Unfortunately the bullying, even when initiated on flimsy grounds, aims to have and succeeds in having, effects beyond social media and beyond the person of their chosen straw men. Representatives of the social media police censure their family members and children as they crusade against the wrongs they presume he/she has committed. The attempt is to effectively kill the reviled ‘other side’ by intimidation than by reasoned argument.

Like most things, social media’s moral enforcement squad finds it difficult to evade class bias in its politicking. Sometimes the desire to look like guardians of moral rectitude exceeds the need to be guardians of moral rectitude. Why is more written and said on media about a celebrity feud than a horrific case of domestic abuse somewhere in the recesses of the country’s most remote province? There is more agitation for the trendy, because it is more likely to be noted.

What this culture of policing everyone’s right to a contrary opinion is doing is that it is bullying diversity of thought into silence. The dominant view is no longer that of everyone that exists in a society — but of everyone that is conspicuous on social media. How many times have you found a post distasteful but shared anyway, because everyone was sharing, because if you didn’t, would you still be a conscientious person? How many claims have you found dubious but have actively justified, for validation from the tens of thousands rallying for them on your Facebook, Twitter, Instagram? Many people are free on social media — they are free to agree with the moral police, free to acquiesce and earn benevolent showers of praise, likes, and heart-reacts.

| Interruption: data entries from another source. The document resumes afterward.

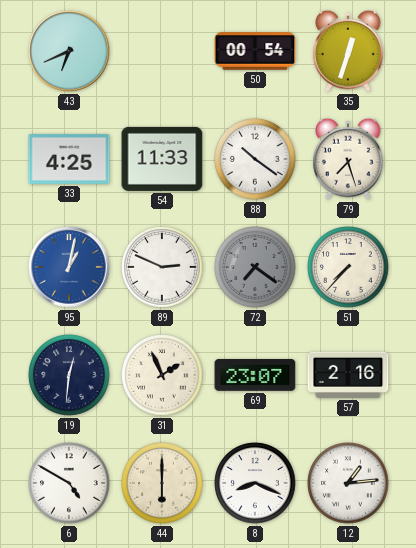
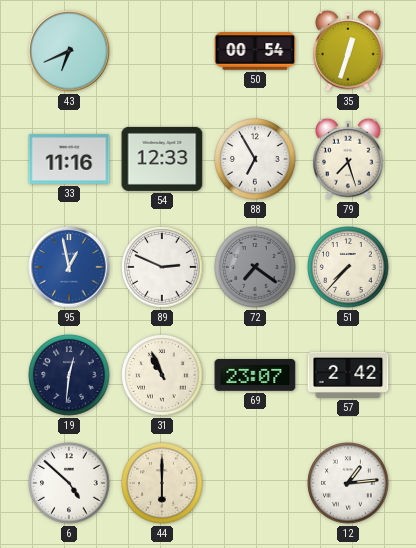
33: 4:25 -> 11:16
54: 11:33 -> 12:33
88: 10:21 -> 6:55
95: 1:02 -> 12:58
31: 1:56 -> 10:56
57: 2:16 -> 2:42
6: 4:50 -> 4:52
8: 8:19 -> none
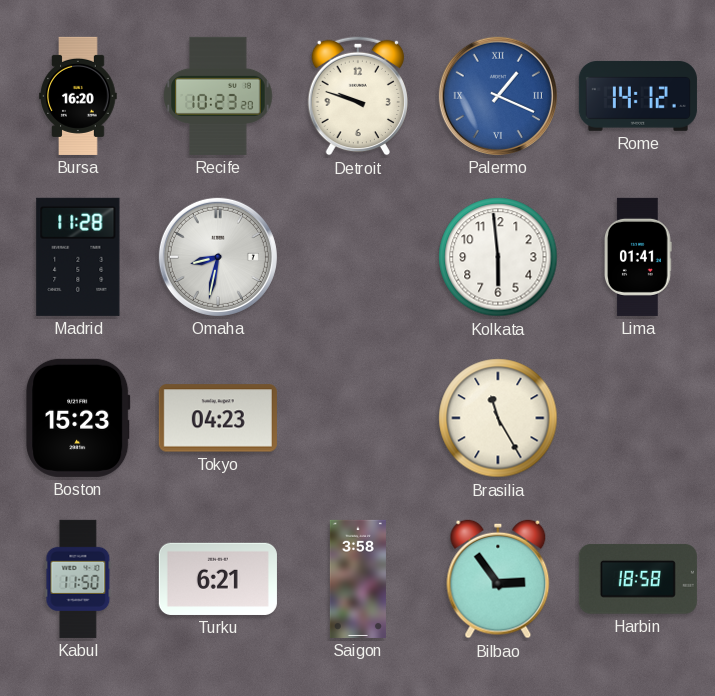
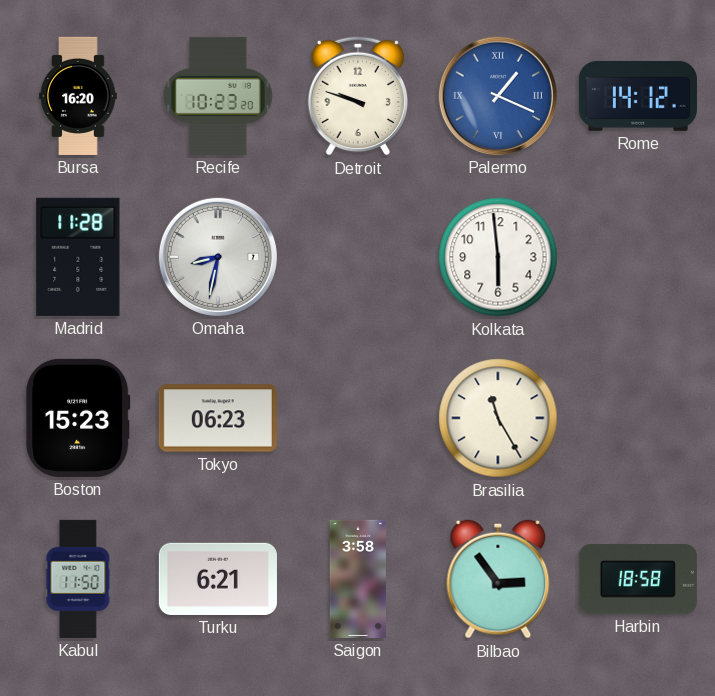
Lima: 01:41 -> none
Tokyo: 04:23 -> 06:23
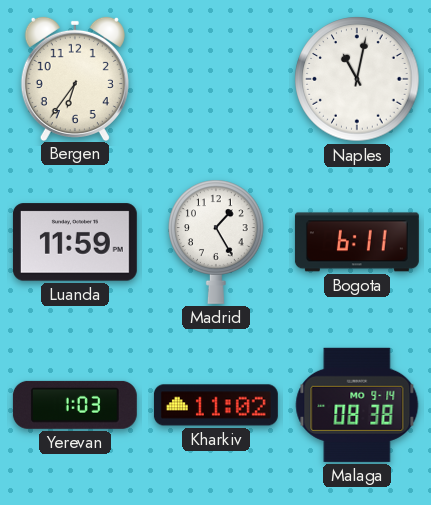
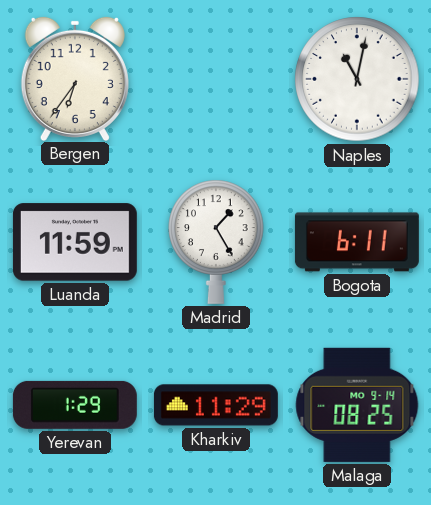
Yerevan: 1:03 -> 1:29
Kharkiv: 11:02 -> 11:29
Malaga: 08:38 -> 08:25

Even more frightening is the fact that it targets the youngest and newest, the ones with only 300 friends on Facebook and 80 followers on Twitter. It actively excludes anyone that does not toe what is now the ‘right’ line from their own cyberspace. The desire is no longer to engage and discuss, but to troll and shut down. Social media police is forcing every one in the newest recruits on social media to post only what they will agree with, or bully them into not posting at all. The long term effect is social conditioning of their followers in a way that makes them see only a good/bad binary — there is the right side (their side) or there is the criminal one. This is harmful because it not only raises a generation that is trained to think monochrome, but because it taints the future of what is good and just activism.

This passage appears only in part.